Courier incident

Message send delays

Minor Resolved View vendor source →

Courier experienced a minor incident on July 14, 2022 affecting API, lasting 7h 31m. The incident has been resolved; the full update timeline is below.

Started
Jul 14, 2022, 09:34 PM UTC
Resolved
Jul 15, 2022, 05:06 AM UTC
Duration
7h 31m
Detected by Pingoru
Jul 14, 2022, 09:34 PM UTC

Affected components

API

Update timeline

  1. investigating Jul 14, 2022, 09:34 PM UTC

    We are currently investigating an issue that is affecting send times for some messages.

  2. identified Jul 14, 2022, 10:50 PM UTC

    The issue has been identified and a resolution is being deployed to our production services.

  3. identified Jul 15, 2022, 01:26 AM UTC

    We are continuing to work towards resolution of the issue. We currently are seeing delays of approximately 2 hours for some message delivery

  4. monitoring Jul 15, 2022, 04:49 AM UTC

    A fix has been implemented and we are monitoring system health. All backlogged messages are being processed.

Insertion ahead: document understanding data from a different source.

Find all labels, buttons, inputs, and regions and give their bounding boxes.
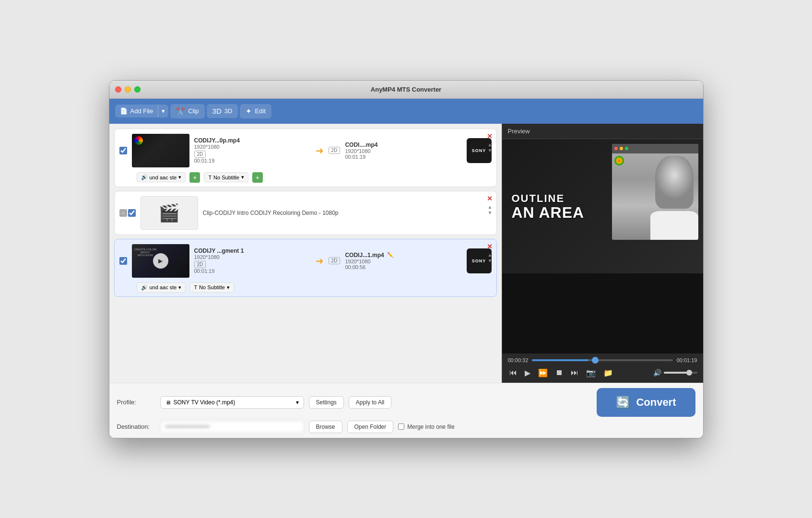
file-1-checkbox[interactable]: [119, 147, 127, 154]
convert-label: Convert: [636, 396, 676, 409]
maximize-window-button[interactable]: [134, 86, 141, 93]
convert-button[interactable]: 🔄 Convert: [597, 388, 695, 417]
close-window-button[interactable]: [115, 86, 121, 93]
move-down-file-2-button[interactable]: ▼: [488, 211, 493, 215]
minimize-window-button[interactable]: [125, 86, 131, 93]
file-1-input-dims: 1920*1080: [194, 144, 311, 150]
add-file-button[interactable]: 📄 Add File: [115, 105, 158, 118]
preview-app-close: [614, 147, 618, 150]
edit-output-name-3-icon[interactable]: ✏️: [387, 252, 394, 258]
preview-app-mockup: [612, 144, 698, 240]
edit-label: Edit: [255, 107, 265, 115]
profile-select[interactable]: 🖥 SONY TV Video (*.mp4) ▾: [160, 396, 304, 409]
file-item-3-bottom: 🔊 und aac ste ▾ T No Subtitle ▾: [115, 281, 496, 296]
close-file-2-button[interactable]: ✕: [487, 195, 493, 202]
file-1-audio-select[interactable]: 🔊 und aac ste ▾: [137, 172, 186, 182]
sony-logo-3: SONY: [472, 259, 486, 263]
preview-total-time: 00:01:19: [677, 357, 697, 363]
add-audio-track-1-button[interactable]: +: [189, 172, 200, 183]
profile-value: SONY TV Video (*.mp4): [174, 399, 235, 406]
bottom-bar: Profile: 🖥 SONY TV Video (*.mp4) ▾ Setti…: [109, 383, 703, 438]
3d-button[interactable]: 3D 3D: [207, 104, 238, 118]
preview-app-titlebar: [612, 144, 698, 153]
add-file-group: 📄 Add File ▾: [115, 105, 169, 118]
profile-value-area: 🖥 SONY TV Video (*.mp4): [165, 399, 235, 406]
add-file-icon: 📄: [120, 107, 128, 115]
toolbar: 📄 Add File ▾ ✂️ Clip 3D 3D ✦ Edit: [109, 99, 703, 124]
bottom-row2: Destination: Browse Open Folder Merge in…: [117, 421, 695, 433]
file-1-output-info: CODI....mp4 1920*1080 00:01:19: [345, 141, 461, 160]
screenshot-button[interactable]: 📷: [585, 367, 597, 379]
file-3-output-name: CODIJ...1.mp4: [345, 252, 384, 259]
move-up-file-1-button[interactable]: ▲: [488, 142, 493, 147]
close-file-1-button[interactable]: ✕: [487, 133, 493, 140]
audio-dropdown-icon-3: ▾: [178, 284, 181, 291]
clip-thumbnail: 🎬: [141, 196, 198, 230]
fast-forward-button[interactable]: ⏩: [537, 367, 549, 379]
file-3-input-info: CODIJY ...gment 1 1920*1080 2D 00:01:19: [194, 247, 311, 274]
move-down-file-3-button[interactable]: ▼: [488, 259, 493, 263]
skip-to-start-button[interactable]: ⏮: [508, 367, 518, 378]
preview-area: Preview OUTLINE AN AREA: [502, 124, 703, 383]
file-3-input-dims: 1920*1080: [194, 254, 311, 260]
preview-controls: 00:00:32 00:01:19 ⏮ ▶ ⏩ ⏹ ⏭ 📷 📁: [502, 353, 703, 383]
skip-to-end-button[interactable]: ⏭: [569, 367, 580, 378]
preview-app-min: [620, 147, 623, 150]
file-3-audio-select[interactable]: 🔊 und aac ste ▾: [137, 283, 186, 293]
clip-minus-button[interactable]: −: [119, 209, 127, 217]
main-content: ✕ ▲ ▼ CODIJY...0p.mp4: [109, 124, 703, 383]
file-3-input-name: CODIJY ...gment 1: [194, 247, 244, 254]
edit-button[interactable]: ✦ Edit: [240, 104, 271, 118]
file-1-subtitle-label: No Subtitle: [213, 175, 239, 180]
close-file-3-button[interactable]: ✕: [487, 243, 493, 250]
destination-input[interactable]: [160, 421, 304, 433]
clip-item-content: − 🎬 Clip-CODIJY Intro CODIJY Recoloring …: [115, 191, 496, 235]
preview-current-time: 00:00:32: [508, 357, 529, 363]
thumb-text-3: CREATE COLORMAGICWITH EASE: [134, 248, 157, 257]
preview-scene: OUTLINE AN AREA: [502, 139, 703, 273]
file-3-subtitle-select[interactable]: T No Subtitle ▾: [189, 283, 234, 293]
play-pause-button[interactable]: ▶: [523, 367, 532, 379]
3d-label: 3D: [224, 107, 233, 115]
sony-logo-1: SONY: [472, 148, 486, 153]
convert-arrow-1: ➜: [316, 145, 324, 156]
clip-label: Clip: [188, 107, 199, 115]
open-folder-button[interactable]: Open Folder: [347, 421, 394, 433]
add-file-dropdown-button[interactable]: ▾: [158, 105, 168, 118]
folder-button[interactable]: 📁: [602, 367, 614, 379]
add-subtitle-1-button[interactable]: +: [252, 172, 263, 183]
file-3-audio-label: und aac ste: [150, 284, 177, 290]
bottom-row1: Profile: 🖥 SONY TV Video (*.mp4) ▾ Setti…: [117, 388, 695, 417]
playback-controls: ⏮ ▶ ⏩ ⏹ ⏭ 📷 📁 🔊: [508, 367, 697, 379]
file-item-1: ✕ ▲ ▼ CODIJY...0p.mp4: [114, 129, 497, 187]
file-3-checkbox[interactable]: [119, 257, 127, 265]
browse-button[interactable]: Browse: [309, 421, 342, 433]
convert-arrow-3: ➜: [316, 255, 324, 267]
settings-button[interactable]: Settings: [309, 396, 344, 409]
clip-button[interactable]: ✂️ Clip: [170, 104, 204, 118]
volume-icon: 🔊: [653, 369, 661, 377]
clip-checkbox[interactable]: [128, 209, 136, 217]
file-3-input-time: 00:01:19: [194, 268, 311, 274]
file-1-output-name: CODI....mp4: [345, 141, 377, 148]
3d-icon: 3D: [212, 107, 222, 115]
move-up-file-2-button[interactable]: ▲: [488, 205, 493, 210]
merge-checkbox[interactable]: [398, 424, 404, 430]
move-up-file-3-button[interactable]: ▲: [488, 253, 493, 258]
progress-track[interactable]: [532, 359, 672, 361]
volume-slider[interactable]: [664, 372, 697, 374]
move-down-file-1-button[interactable]: ▼: [488, 148, 493, 153]
file-1-subtitle-select[interactable]: T No Subtitle ▾: [204, 172, 248, 182]
file-1-audio-label: und aac ste: [150, 175, 177, 180]
stop-button[interactable]: ⏹: [554, 367, 565, 378]
file-item-3: ✕ ▲ ▼ ▶ CREATE COLORMAGICWITH EASE: [114, 239, 497, 297]
destination-label: Destination:: [117, 423, 155, 430]
profile-label: Profile:: [117, 399, 155, 406]
apply-to-all-button[interactable]: Apply to All: [349, 396, 391, 409]
file-3-output-dims: 1920*1080: [345, 259, 461, 264]
volume-knob[interactable]: [686, 370, 692, 376]
progress-knob[interactable]: [592, 357, 599, 364]
file-1-thumbnail: [132, 134, 189, 167]
progress-bar-area: 00:00:32 00:01:19: [508, 357, 697, 363]
file-3-thumbnail: ▶ CREATE COLORMAGICWITH EASE: [132, 244, 189, 278]
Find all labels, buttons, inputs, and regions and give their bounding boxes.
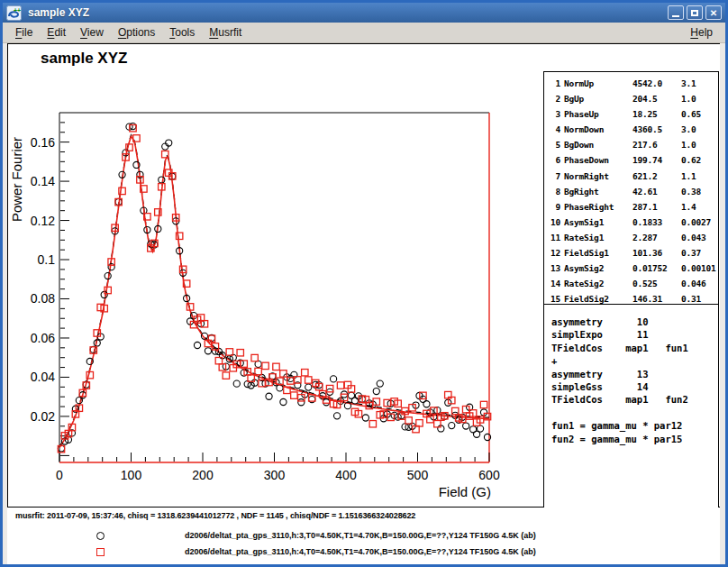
parameter-val: 204.5 (632, 91, 681, 106)
parameter-name: NormRight (564, 169, 632, 184)
parameter-row: 13AsymSig20.017520.00101 (550, 261, 718, 276)
parameter-name: RateSig1 (564, 230, 632, 245)
theory-line: fun2 = gamma_mu * par15 (551, 433, 718, 445)
y-tick-label: 0.1 (38, 252, 56, 267)
app-window: ++ sample XYZ ✕ FileEditViewOptionsTools… (0, 0, 728, 567)
maximize-icon (691, 10, 698, 16)
parameter-num: 4 (550, 122, 564, 137)
parameter-name: PhaseRight (564, 199, 632, 215)
parameter-num: 1 (550, 76, 564, 91)
parameter-num: 7 (550, 169, 564, 184)
theory-line: + (551, 354, 718, 367)
parameter-err: 0.00101 (681, 261, 718, 276)
parameter-num: 10 (550, 215, 564, 230)
parameter-val: 146.31 (632, 291, 681, 305)
y-tick-label: 0.06 (31, 331, 55, 345)
menu-options[interactable]: Options (111, 24, 162, 41)
parameter-num: 14 (550, 276, 564, 291)
data-point-circle (162, 143, 168, 150)
parameter-val: 101.36 (632, 245, 681, 261)
parameter-err: 0.046 (681, 276, 718, 291)
parameter-err: 1.1 (681, 169, 718, 184)
theory-line: simplExpo 11 (551, 328, 718, 341)
x-tick-label: 400 (335, 468, 357, 482)
close-button[interactable]: ✕ (705, 5, 722, 20)
menu-view[interactable]: View (73, 24, 111, 41)
data-point-square (262, 362, 268, 369)
parameter-val: 0.1833 (632, 215, 681, 230)
parameter-name: PhaseUp (564, 106, 632, 122)
data-point-square (337, 382, 343, 389)
parameter-val: 4360.5 (632, 122, 681, 137)
svg-text:++: ++ (14, 7, 21, 14)
root-canvas[interactable]: 01002003004005006000.020.040.060.080.10.… (7, 43, 720, 508)
menu-help[interactable]: Help (683, 24, 720, 41)
data-point-square (434, 420, 441, 426)
parameter-row: 9PhaseRight287.11.4 (550, 199, 718, 215)
parameter-name: AsymSig1 (564, 215, 632, 230)
x-tick-label: 300 (264, 468, 286, 482)
parameter-num: 8 (550, 184, 564, 199)
parameter-row: 3PhaseUp18.250.65 (550, 106, 718, 122)
parameter-val: 0.525 (632, 276, 681, 291)
x-tick-label: 100 (121, 468, 142, 482)
parameter-row: 15FieldSig2146.310.31 (550, 291, 718, 305)
legend-row: d2006/deltat_pta_gps_3110,h:4,T0=4.50K,T… (7, 547, 720, 558)
parameter-val: 199.74 (632, 152, 681, 168)
parameter-row: 11RateSig12.2870.043 (550, 230, 718, 245)
parameter-val: 42.61 (632, 184, 681, 199)
theory-line: asymmetry 10 (551, 316, 718, 328)
data-point-circle (159, 177, 165, 183)
data-point-circle (266, 393, 272, 399)
status-area: musrfit: 2011-07-09, 15:37:46, chisq = 1… (7, 508, 720, 564)
legend-label: d2006/deltat_pta_gps_3110,h:4,T0=4.50K,T… (185, 547, 536, 556)
menu-musrfit[interactable]: Musrfit (202, 24, 249, 41)
parameter-row: 5BgDown217.61.0 (550, 137, 718, 152)
parameter-name: RateSig2 (564, 276, 632, 291)
parameter-row: 7NormRight621.21.1 (550, 169, 718, 184)
parameter-name: NormDown (564, 122, 632, 137)
data-point-circle (194, 342, 200, 348)
parameter-val: 4542.0 (632, 76, 681, 91)
data-point-square (273, 363, 279, 370)
minimize-button[interactable] (668, 5, 684, 20)
data-point-circle (373, 388, 379, 394)
data-point-circle (362, 415, 369, 421)
parameter-err: 1.0 (681, 137, 718, 152)
data-point-circle (351, 398, 358, 404)
window-content: ++ sample XYZ ✕ FileEditViewOptionsTools… (3, 3, 725, 564)
data-point-circle (377, 380, 383, 387)
data-point-circle (330, 376, 336, 382)
data-point-square (305, 377, 312, 383)
data-point-square (280, 370, 287, 377)
parameter-err: 0.65 (681, 106, 718, 122)
parameter-box: 1NormUp4542.03.12BgUp204.51.03PhaseUp18.… (543, 71, 719, 305)
legend-label: d2006/deltat_pta_gps_3110,h:3,T0=4.50K,T… (185, 531, 536, 540)
parameter-name: FieldSig1 (564, 245, 632, 261)
parameter-val: 621.2 (632, 169, 681, 184)
parameter-err: 1.4 (681, 199, 718, 215)
parameter-val: 0.01752 (632, 261, 681, 276)
data-point-circle (333, 413, 340, 419)
parameter-val: 18.25 (632, 106, 681, 122)
parameter-err: 0.38 (681, 184, 718, 199)
titlebar[interactable]: ++ sample XYZ ✕ (3, 3, 725, 23)
window-controls: ✕ (668, 5, 722, 20)
parameter-num: 15 (550, 291, 564, 305)
menu-file[interactable]: File (8, 24, 40, 41)
parameter-row: 14RateSig20.5250.046 (550, 276, 718, 291)
maximize-button[interactable] (687, 5, 703, 20)
menu-tools[interactable]: Tools (162, 24, 202, 41)
parameter-name: AsymSig2 (564, 261, 632, 276)
theory-line: TFieldCos map1 fun1 (551, 342, 718, 354)
menu-edit[interactable]: Edit (40, 24, 73, 41)
parameter-err: 0.31 (681, 291, 718, 305)
data-point-square (223, 372, 229, 379)
legend-marker-square-icon (96, 548, 105, 556)
y-tick-label: 0.04 (31, 370, 55, 384)
parameter-row: 10AsymSig10.18330.0027 (550, 215, 718, 230)
data-point-square (237, 350, 243, 356)
theory-line: TFieldCos map1 fun2 (551, 393, 718, 406)
parameter-num: 3 (550, 106, 564, 122)
y-tick-label: 0.12 (31, 214, 55, 228)
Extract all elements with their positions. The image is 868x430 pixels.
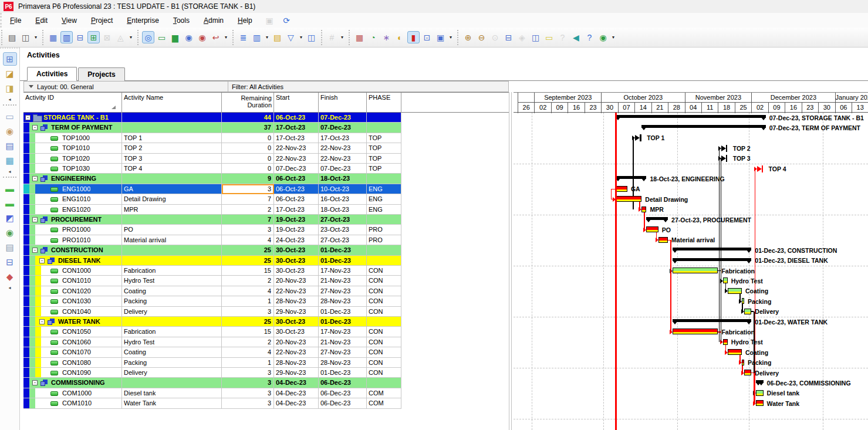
task-bar[interactable] [646, 226, 658, 232]
pane-splitter[interactable] [509, 92, 509, 430]
column-header-activity-id[interactable]: Activity ID [23, 93, 122, 113]
help-caret[interactable]: ▾ [610, 31, 616, 43]
collapse-toggle[interactable]: - [32, 380, 38, 385]
table-row-con1040[interactable]: CON1040Delivery329-Nov-2301-Dec-23CON [23, 307, 509, 317]
task-bar[interactable] [616, 196, 642, 202]
view-caret[interactable]: ▾ [128, 31, 134, 43]
menu-edit[interactable]: Edit [35, 16, 48, 25]
table-row-top1010[interactable]: TOP1010TOP 2022-Nov-2322-Nov-23TOP [23, 143, 509, 153]
task-bar[interactable] [728, 288, 742, 294]
save-icon[interactable]: ▣ [264, 14, 276, 26]
summary-bar[interactable] [641, 125, 765, 128]
table-row-water-tank[interactable]: -WATER TANK2530-Oct-2301-Dec-23 [23, 317, 509, 327]
columns-icon[interactable]: ▥ [251, 31, 263, 43]
menu-file[interactable]: File [10, 16, 21, 25]
table-row-con1010[interactable]: CON1010Hydro Test220-Nov-2321-Nov-23CON [23, 276, 509, 286]
sidebar-tracking-icon[interactable]: ▦ [3, 154, 17, 167]
column-header-finish[interactable]: Finish [319, 93, 367, 113]
timescale-week[interactable]: 28 [668, 103, 684, 113]
task-bar[interactable] [616, 186, 627, 192]
collapse-toggle[interactable]: - [32, 125, 38, 130]
task-bar[interactable] [641, 206, 646, 212]
sidebar-activities-icon[interactable]: ▬ [3, 182, 17, 195]
column-header-remaining-duration[interactable]: Remaining Duration [222, 93, 274, 113]
task-bar[interactable] [673, 329, 718, 334]
sidebar-obs-icon[interactable]: ▤ [3, 139, 17, 153]
hint-help-icon[interactable]: ? [556, 31, 569, 43]
add-activity-icon[interactable]: ▭ [156, 31, 168, 43]
sidebar-new-project-icon[interactable]: ⊞ [3, 52, 17, 66]
collapse-toggle[interactable]: - [32, 217, 38, 222]
sidebar-open-project-icon[interactable]: ◪ [3, 67, 17, 80]
table-row-con1060[interactable]: CON1060Hydro Test220-Nov-2321-Nov-23CON [23, 337, 509, 347]
timescale-week[interactable]: 04 [685, 103, 701, 113]
table-row-con1090[interactable]: CON1090Delivery329-Nov-2301-Dec-23CON [23, 368, 509, 378]
sidebar-calculator-icon[interactable]: ⊟ [3, 255, 17, 269]
horizontal-split-icon[interactable]: ⊟ [502, 31, 515, 43]
reassign-icon[interactable]: ↩ [210, 31, 222, 43]
number-caret[interactable]: ▾ [339, 31, 345, 43]
menu-tools[interactable]: Tools [173, 16, 190, 25]
collapse-toggle[interactable]: - [32, 176, 38, 181]
tools-caret[interactable]: ▾ [448, 31, 454, 43]
whats-new-icon[interactable]: ◀ [570, 31, 582, 43]
column-header-activity-name[interactable]: Activity Name [122, 93, 222, 113]
bars-icon[interactable]: ≣ [237, 31, 249, 43]
sidebar-collapse-icon[interactable]: ◂ [3, 285, 17, 291]
table-row-engineering[interactable]: -ENGINEERING906-Oct-2318-Oct-23 [23, 174, 509, 184]
task-bar[interactable] [756, 390, 763, 396]
relationships-icon[interactable]: ⊠ [101, 31, 113, 43]
schedule-icon[interactable]: ◔ [367, 31, 379, 43]
timescale-month[interactable]: November 2023 [685, 93, 752, 103]
table-row-con1070[interactable]: CON1070Coating422-Nov-2327-Nov-23CON [23, 347, 509, 357]
print-caret[interactable]: ▾ [33, 31, 39, 43]
timescale-week[interactable]: 30 [818, 103, 835, 113]
menu-project[interactable]: Project [91, 16, 113, 25]
table-row-con1050[interactable]: CON1050Fabrication1530-Oct-2317-Nov-23CO… [23, 327, 509, 337]
timescale-week[interactable]: 16 [568, 103, 584, 113]
task-bar[interactable] [723, 339, 728, 345]
layout-chevron-icon[interactable] [29, 85, 33, 88]
table-row-con1030[interactable]: CON1030Packing128-Nov-2328-Nov-23CON [23, 296, 509, 306]
timescale-week[interactable]: 09 [768, 103, 785, 113]
task-bar[interactable] [742, 298, 744, 304]
collapse-toggle[interactable]: - [32, 248, 38, 253]
assign-caret[interactable]: ▾ [223, 31, 229, 43]
sidebar-resource-assignments-icon[interactable]: ◉ [3, 226, 17, 239]
sidebar-wbs-icon[interactable]: ◩ [3, 211, 17, 225]
table-row-eng1020[interactable]: ENG1020MPR217-Oct-2318-Oct-23ENG [23, 205, 509, 215]
filter-caret[interactable]: ▾ [298, 31, 304, 43]
task-bar[interactable] [742, 360, 744, 365]
timescale-icon[interactable]: ▤ [271, 31, 283, 43]
timescale-month[interactable]: January 2024 [835, 93, 868, 103]
table-row-storage-tank---b1[interactable]: -STORAGE TANK - B14406-Oct-2307-Dec-23 [23, 113, 509, 123]
task-bar[interactable] [728, 349, 742, 355]
data-date-icon[interactable]: ▮ [407, 31, 420, 43]
timescale-month[interactable]: September 2023 [534, 93, 601, 103]
table-row-com1000[interactable]: COM1000Diesel tank304-Dec-2306-Dec-23COM [23, 388, 509, 398]
task-bar[interactable] [723, 277, 728, 283]
filter-icon[interactable]: ▽ [285, 31, 297, 43]
table-row-procurement[interactable]: -PROCUREMENT719-Oct-2327-Oct-23 [23, 215, 509, 225]
activity-table-icon[interactable]: ▦ [47, 31, 59, 43]
menu-enterprise[interactable]: Enterprise [127, 16, 159, 25]
milestone-marker[interactable] [635, 135, 640, 141]
timescale-month[interactable]: October 2023 [601, 93, 684, 103]
help-icon[interactable]: ? [583, 31, 596, 43]
collapse-toggle[interactable]: - [25, 115, 31, 120]
menu-admin[interactable]: Admin [204, 16, 224, 25]
milestone-marker[interactable] [721, 145, 726, 151]
number-format-icon[interactable]: # [326, 31, 338, 43]
columns-caret[interactable]: ▾ [264, 31, 270, 43]
progress-spotlight-icon[interactable]: ◐ [394, 31, 406, 43]
wbs-hierarchy-icon[interactable]: ◬ [114, 31, 127, 43]
layout-bar[interactable]: Layout: 00. General Filter: All Activiti… [23, 81, 509, 92]
milestone-marker[interactable] [721, 155, 726, 161]
timescale-week[interactable]: 06 [835, 103, 852, 113]
store-period-icon[interactable]: ⊡ [421, 31, 433, 43]
level-resources-icon[interactable]: ∗ [380, 31, 393, 43]
summary-bar[interactable] [616, 115, 766, 118]
menu-view[interactable]: View [62, 16, 77, 25]
remaining-duration-edit-cell[interactable]: 3 [222, 184, 274, 194]
notebook-icon[interactable]: ▭ [543, 31, 555, 43]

  5. resolved Jul 15, 2022, 05:06 AM UTC

    The incident has been resolved.

  6. postmortem Jul 19, 2022, 04:53 PM UTC

    ### Impact Courier experienced delayed message delivery in its send pipeline impacting 0.1% of messages from 12:50pm to 21:50pm PT on 7/14. No messages were dropped as a result of the incident. 99.9% of send calls experienced no delivery delay. The average message send delay was 3 hours and 20 minutes for impacted messages. #### Root Cause Courier uses feature flags to safely roll out new features. Due to a misconfiguration of a flag, a larger than expected volume of send requests were included in a validation experiment meant to verify a refactor of the send pipeline was safe to rollout. These requests added significant additional load on key stages of the send pipeline, and caused non-validation related requests to queue. #### Remediation Courier incrementally scaled up processing capacity in the send pipeline to work through the large accumulated backlog of messages. Additionally, a hotfix release was pushed to production in order to drop validation messages that had already entered the send pipeline. #### Follow up actions * Courier has established a process to better validate flag configuration in the future, as well as made changes to its feature flag helper library to make use less error-prone. * Courier has created an incident playbook to guide on-call engineers through options to quickly scale up message processing in the send pipeline.